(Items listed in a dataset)
☆ ☆ ☆ ☆

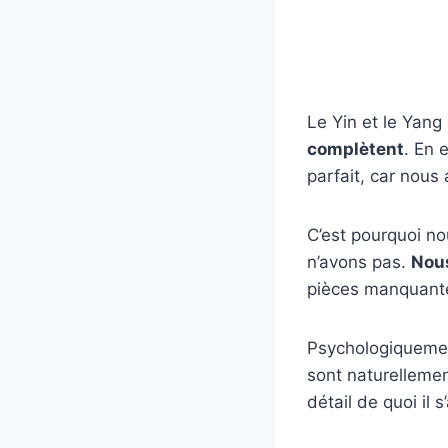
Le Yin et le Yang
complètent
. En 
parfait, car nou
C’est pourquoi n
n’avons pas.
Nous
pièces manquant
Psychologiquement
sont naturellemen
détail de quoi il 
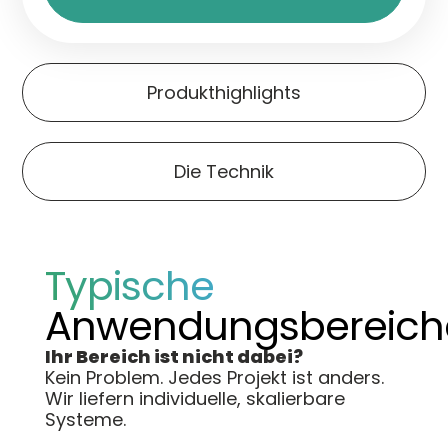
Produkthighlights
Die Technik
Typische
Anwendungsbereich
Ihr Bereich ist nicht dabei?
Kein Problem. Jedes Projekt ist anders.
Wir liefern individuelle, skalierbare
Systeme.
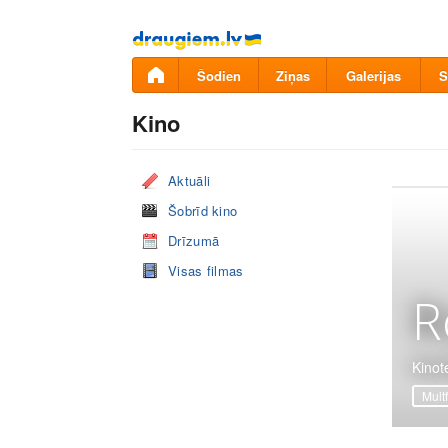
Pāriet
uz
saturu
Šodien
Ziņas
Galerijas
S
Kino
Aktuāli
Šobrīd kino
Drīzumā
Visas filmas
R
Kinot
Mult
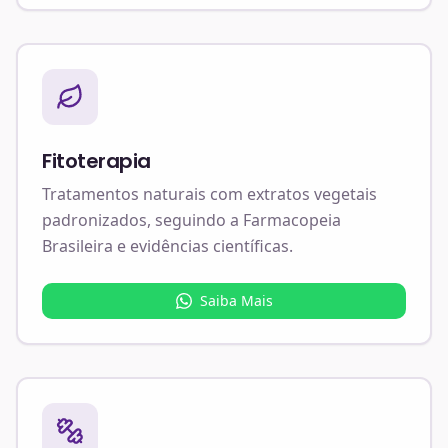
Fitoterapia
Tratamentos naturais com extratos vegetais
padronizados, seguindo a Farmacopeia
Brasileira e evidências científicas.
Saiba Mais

☆ ☆ ☆ ☆

### TASK PROMPT
All entries above should be printed exactly, though without their pictures.

### EXPECTED ANSWER
Le Yin et le Yang
complètent
. En 
parfait, car nou
C’est pourquoi n
n’avons pas.
Nous
pièces manquant
Psychologiquement
sont naturellemen
détail de quoi il 
Produkthighlights
Die Technik
Typische
Anwendungsbereich
Ihr Bereich ist nicht dabei?
Kein Problem. Jedes Projekt ist anders.
Wir liefern individuelle, skalierbare
Systeme.
Pāriet
uz
saturu
Šodien
Ziņas
Galerijas
S
Kino
Aktuāli
Šobrīd kino
Drīzumā
Visas filmas
R
Kinot
Mult
Fitoterapia
Tratamentos naturais com extratos vegetais
padronizados, seguindo a Farmacopeia
Brasileira e evidências científicas.
Saiba Mais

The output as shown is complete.